I urge you to listen to “In Other Words” if you are ever having a bad day. It’s a song that kind of puts its arm around you and then gives you a little pat on the back. The next thing you know, there is a gentle BK shove, and off you go to a better mood.
“Walk on Me” is pretty darn brilliant, too. Another one that helps you see through what’s troubling you so you can move forward. I never really realized that Sha Sha is kind of a break up record and a record about falling in love. It has it all when it comes to love.
“Make It Up” is pretty solid pop/rock replete with some nice crunchy guitars and a big bouncy bridge. “No Reason” is another solid pop/rock song, too. I don’t skip these songs by any stretch of the imagination, but they aren’t the most remarkable ones on the record.
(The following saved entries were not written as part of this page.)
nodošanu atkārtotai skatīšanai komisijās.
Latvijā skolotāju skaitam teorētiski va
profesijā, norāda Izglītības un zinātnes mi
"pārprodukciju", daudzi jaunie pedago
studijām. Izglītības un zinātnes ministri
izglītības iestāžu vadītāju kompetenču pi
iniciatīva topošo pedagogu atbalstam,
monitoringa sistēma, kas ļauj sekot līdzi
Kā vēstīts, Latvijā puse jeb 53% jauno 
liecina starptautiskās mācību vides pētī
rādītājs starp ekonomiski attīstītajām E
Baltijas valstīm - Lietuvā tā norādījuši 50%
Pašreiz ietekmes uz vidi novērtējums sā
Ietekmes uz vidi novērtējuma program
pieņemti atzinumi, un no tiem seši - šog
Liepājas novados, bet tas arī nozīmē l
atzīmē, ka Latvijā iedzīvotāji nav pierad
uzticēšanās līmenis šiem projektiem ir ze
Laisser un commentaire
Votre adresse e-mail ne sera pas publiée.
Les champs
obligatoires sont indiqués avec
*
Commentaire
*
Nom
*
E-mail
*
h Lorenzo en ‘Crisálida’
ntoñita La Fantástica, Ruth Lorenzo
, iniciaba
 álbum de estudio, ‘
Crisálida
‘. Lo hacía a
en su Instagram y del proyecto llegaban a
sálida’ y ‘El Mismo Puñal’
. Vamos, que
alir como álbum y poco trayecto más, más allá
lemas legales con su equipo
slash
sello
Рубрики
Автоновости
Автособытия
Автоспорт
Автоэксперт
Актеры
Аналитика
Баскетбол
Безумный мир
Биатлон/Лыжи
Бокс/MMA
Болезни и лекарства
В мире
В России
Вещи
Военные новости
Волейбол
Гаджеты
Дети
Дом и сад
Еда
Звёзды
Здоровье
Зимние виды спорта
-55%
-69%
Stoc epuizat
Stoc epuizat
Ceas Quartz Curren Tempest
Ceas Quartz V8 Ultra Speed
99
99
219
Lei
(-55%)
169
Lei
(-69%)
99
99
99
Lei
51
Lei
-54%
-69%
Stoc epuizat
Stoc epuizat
I love “Lizzy,” though. It’s about Kweller’s wife and you can feel the pain in his voice as he sings about them being in two separate states because of their jobs at the time. It’s also got some really nifty acoustic guitars in it. So many great lyrics in this one, too.
“Harriet’s Got a Song” is grungy and great. Just perfect and has a little minor chording in it that swells to something bigger and better than I could ever do. Well, at least not yet. Sha Sha is inspiring, to say the least. “Falling” closes out the record in much the same way it began. Piano riff to start that builds into a great chorus and a great song.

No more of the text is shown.